After several days of radio silence, Last began to panic.

However, with the departure date fast approaching, Last decided that she’d take a chance and board the flight anyway. She felt that they could book a hotel upon arrival if they couldn’t access the villa.

Then, just hours before departure, her mother called and let her know that they’d been epically duped.

Last said one of her children was so “devastated” they didn’t speak all day. Katie N Brand Photography/PA Real Life
Last said one of her children was so “devastated” they didn’t speak all day. Katie N Brand Photography/PA Real Life

As it turned out, scammers had copied and pasted info and pics from Oliver’s Travels — a legit, London-based travel agency — onto a fake website called “Travel Villas,” and then masqueraded as travel agents to fool them.

“I felt stupid,” lamented Last. “We started telling the children that we weren’t going, which was awful because they had their suitcases packed and they were all excited.”

She added, “It just disappoints you that there are people like that in the world.”

Thankfully, after some finagling with Barclays — whose card she used to book the trip — Last managed to recoup the $5,218 for the villas.

However, she still hasn’t been reimbursed for more than $2,000 for the RyanAir flights.

Meanwhile, Airbnb has since removed the listing and is offering support to the swindled guests.

“We encourage and remind users to stay on Airbnb to communicate, book and pay to help ensure they’re protected by our policies, processes and 24/7 support, including AirCover,” a spokesperson claimed.

The Post reached out to Airbnb for further comment.

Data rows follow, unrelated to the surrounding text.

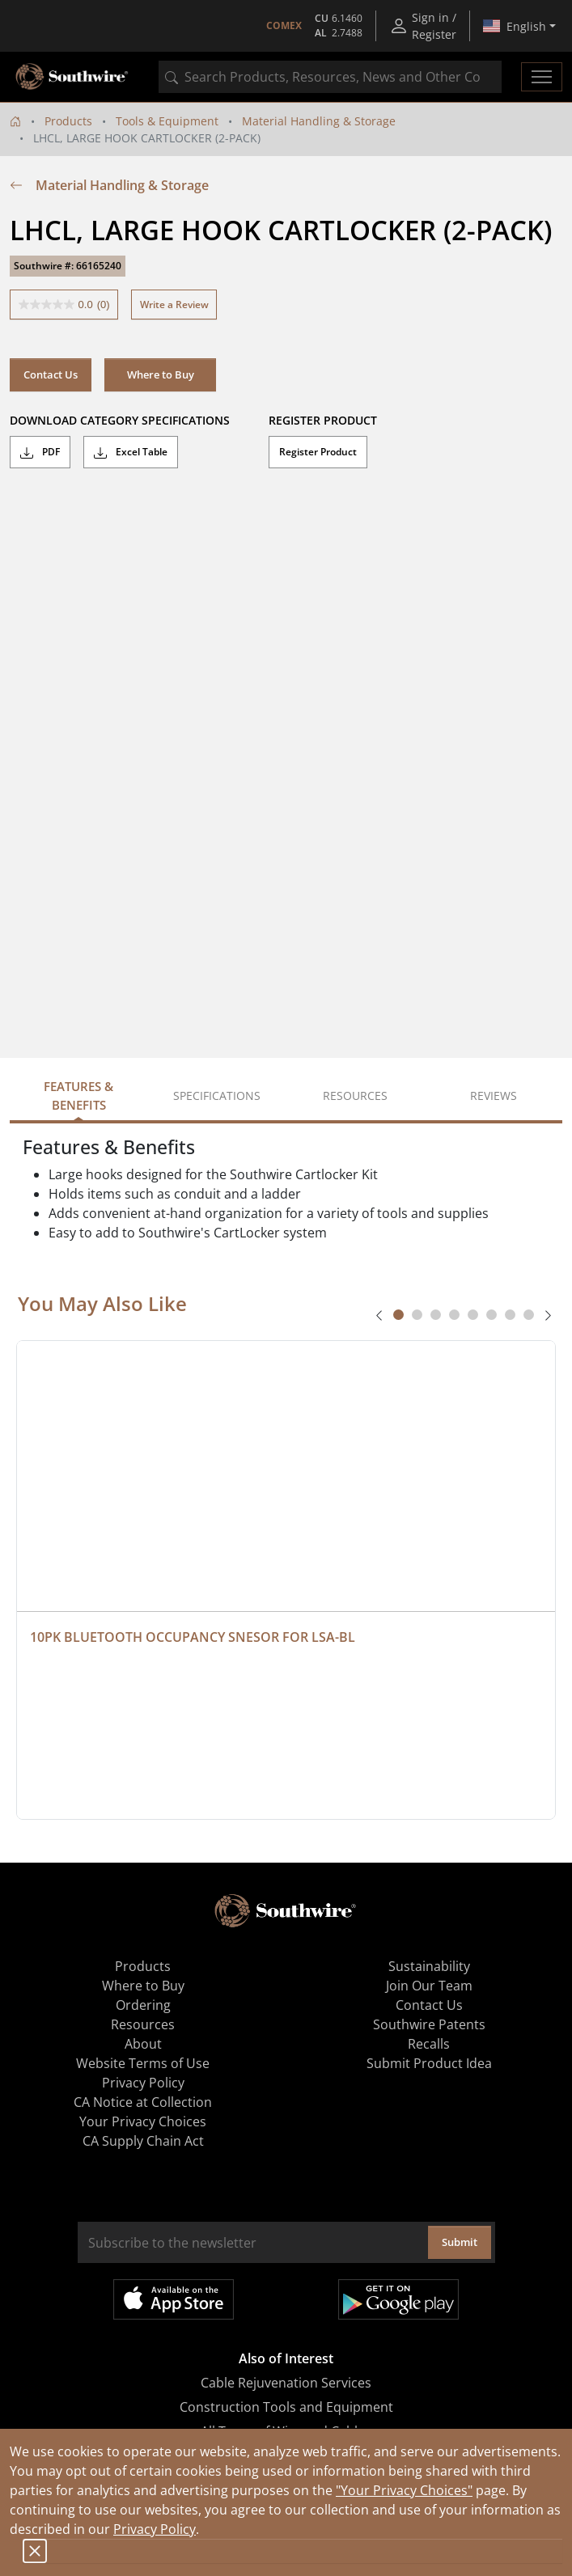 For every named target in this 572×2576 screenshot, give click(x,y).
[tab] (398, 1314)
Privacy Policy (154, 2529)
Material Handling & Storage (319, 121)
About (143, 2044)
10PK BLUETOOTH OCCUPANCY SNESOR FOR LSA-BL (192, 1637)
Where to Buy (160, 374)
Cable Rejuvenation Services (286, 2383)
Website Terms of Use (143, 2063)
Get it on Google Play (398, 2299)
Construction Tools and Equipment (286, 2407)
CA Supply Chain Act (143, 2141)
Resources (143, 2024)
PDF (40, 452)
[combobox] (330, 77)
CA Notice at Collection (143, 2102)
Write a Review (174, 304)
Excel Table (130, 452)
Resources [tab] (355, 1095)
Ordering (143, 2005)
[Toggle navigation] (541, 76)
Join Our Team (429, 1985)
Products (68, 121)
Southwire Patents (429, 2024)
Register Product (318, 452)
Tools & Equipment (167, 121)
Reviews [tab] (493, 1095)
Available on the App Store (173, 2299)
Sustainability (429, 1966)
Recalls (429, 2044)
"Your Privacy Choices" (404, 2490)
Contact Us (50, 374)
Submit (459, 2242)
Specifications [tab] (217, 1095)
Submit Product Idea (429, 2063)
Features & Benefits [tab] (78, 1095)
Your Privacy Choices (142, 2121) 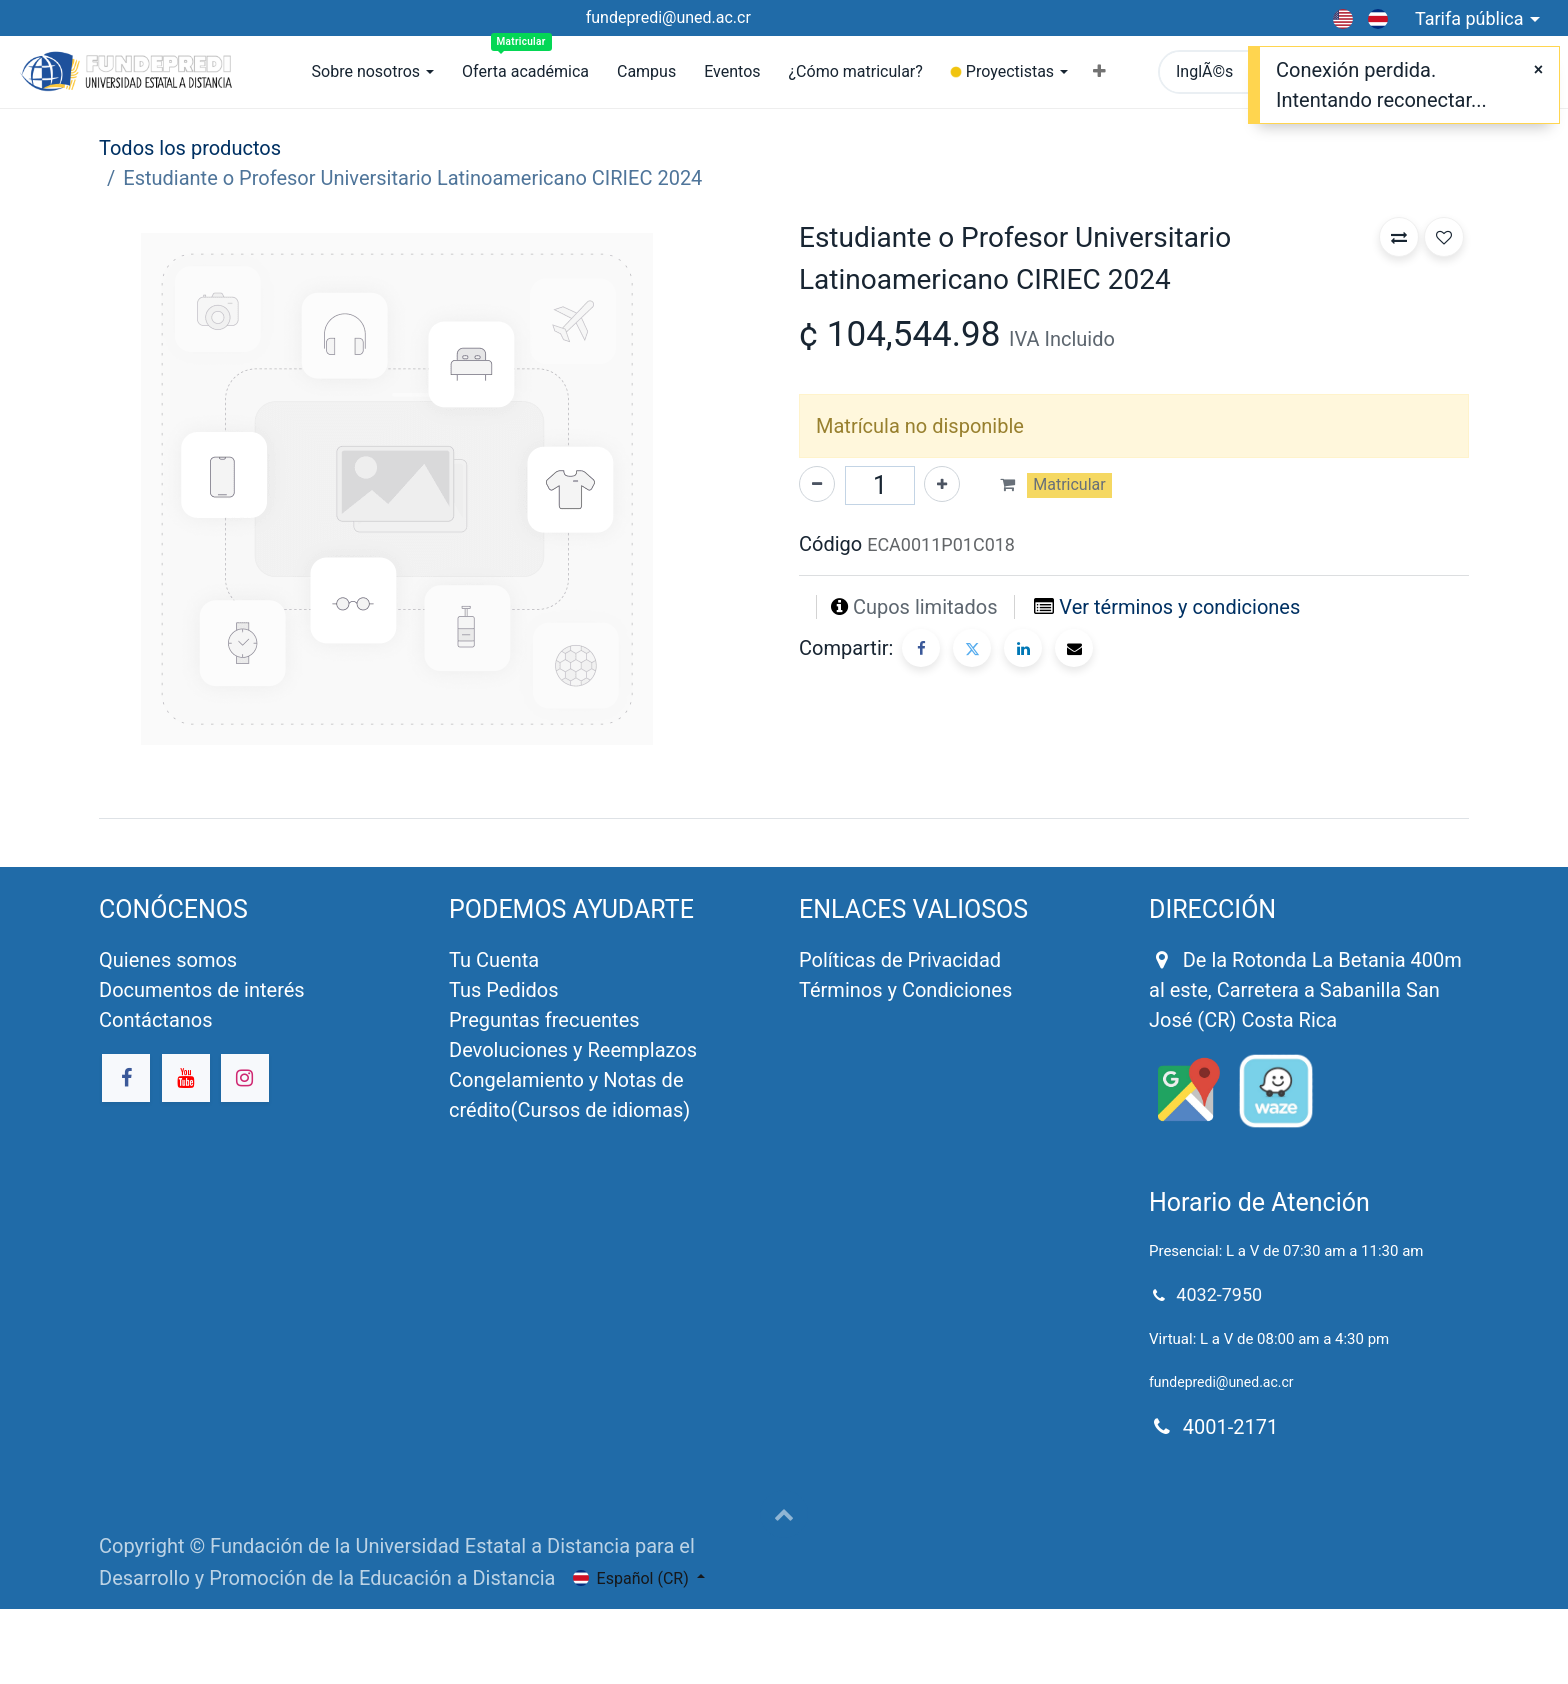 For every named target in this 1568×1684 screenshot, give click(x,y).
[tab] (784, 818)
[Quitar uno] (817, 484)
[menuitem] (525, 71)
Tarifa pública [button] (1471, 18)
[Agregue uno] (942, 484)
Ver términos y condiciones (1179, 607)
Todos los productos (190, 148)
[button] (1099, 72)
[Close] (1538, 70) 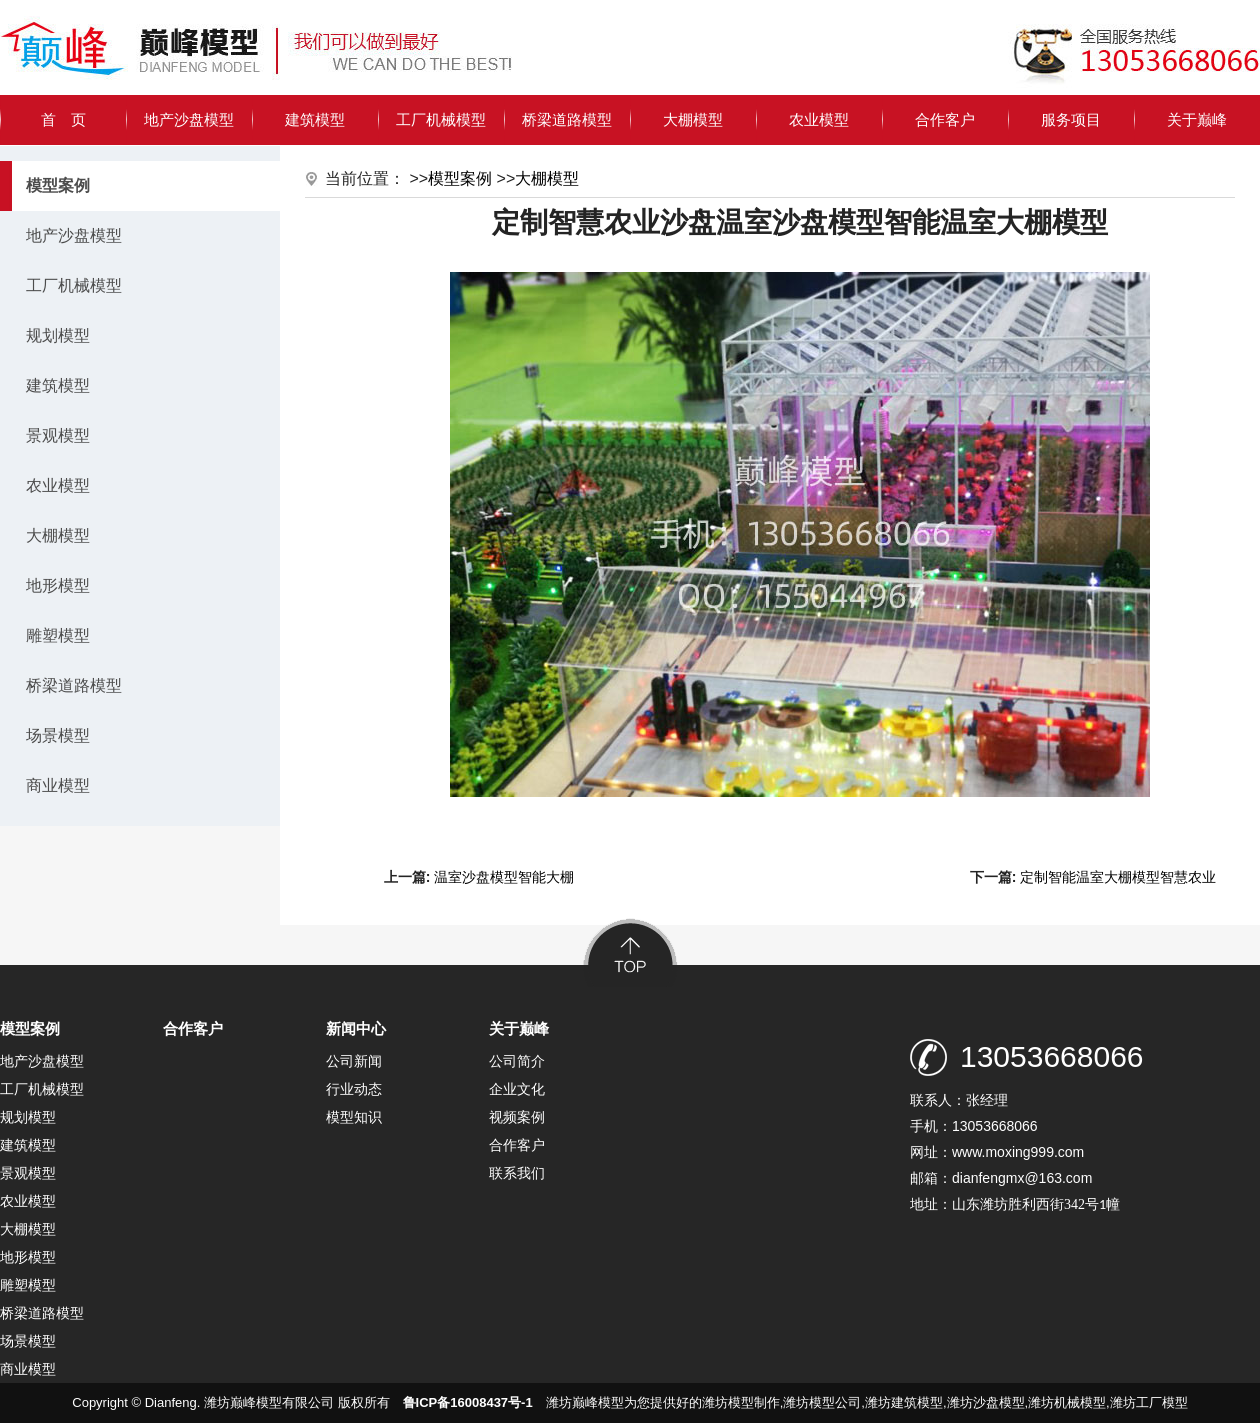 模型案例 (460, 178)
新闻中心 (356, 1028)
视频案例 (517, 1117)
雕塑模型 (58, 635)
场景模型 (58, 735)
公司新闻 (354, 1061)
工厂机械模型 (441, 119)
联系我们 (517, 1173)
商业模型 (58, 785)
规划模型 (58, 335)
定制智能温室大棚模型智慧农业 (1118, 877)
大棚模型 (693, 119)
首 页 (63, 119)
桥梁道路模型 (567, 119)
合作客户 (945, 119)
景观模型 (58, 435)
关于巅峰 (1197, 119)
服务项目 (1071, 119)
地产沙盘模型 (189, 119)
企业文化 (517, 1089)
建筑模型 (315, 119)
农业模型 (819, 119)
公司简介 (517, 1061)
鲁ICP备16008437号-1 (468, 1402)
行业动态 (354, 1089)
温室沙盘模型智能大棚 (504, 877)
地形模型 (58, 585)
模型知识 (354, 1117) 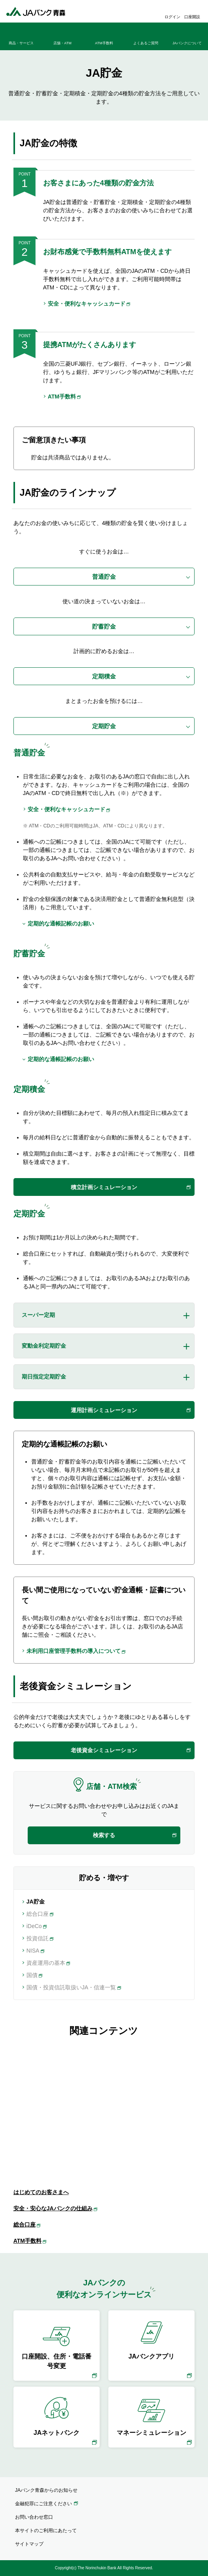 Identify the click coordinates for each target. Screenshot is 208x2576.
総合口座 (37, 1914)
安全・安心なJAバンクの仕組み (53, 2208)
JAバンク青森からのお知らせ (46, 2490)
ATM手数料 (62, 396)
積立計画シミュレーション (104, 1187)
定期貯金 (104, 726)
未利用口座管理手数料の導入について (73, 1651)
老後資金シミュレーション (104, 1750)
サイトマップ (29, 2544)
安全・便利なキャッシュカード (86, 303)
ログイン (172, 17)
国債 (32, 1975)
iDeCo (34, 1926)
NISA (33, 1950)
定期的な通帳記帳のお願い (61, 923)
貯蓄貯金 (104, 626)
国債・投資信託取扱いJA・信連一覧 (71, 1987)
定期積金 (104, 676)
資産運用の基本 (45, 1963)
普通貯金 (104, 576)
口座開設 (192, 17)
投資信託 (37, 1938)
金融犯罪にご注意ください (43, 2503)
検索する (104, 1835)
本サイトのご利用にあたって (46, 2530)
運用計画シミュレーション (104, 1410)
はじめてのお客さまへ (41, 2192)
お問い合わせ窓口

Last is now using her fleecing as a cautionary tale about the prevalence and sophistication of internet scams.

“If they ask you to go off the site and into WhatsApp, don’t do it, if they ask you to pay on a different site, don’t do it,” said Last. “I have booked my own travel for years and never had a problem – you do your due diligence – but I suppose it’s just understanding that we are human, and perhaps we need to use more technology to protect us.”

She added, “You feel really silly because you’ve been caught out. It’s not something that you want to talk about – but it can happen to anyone.”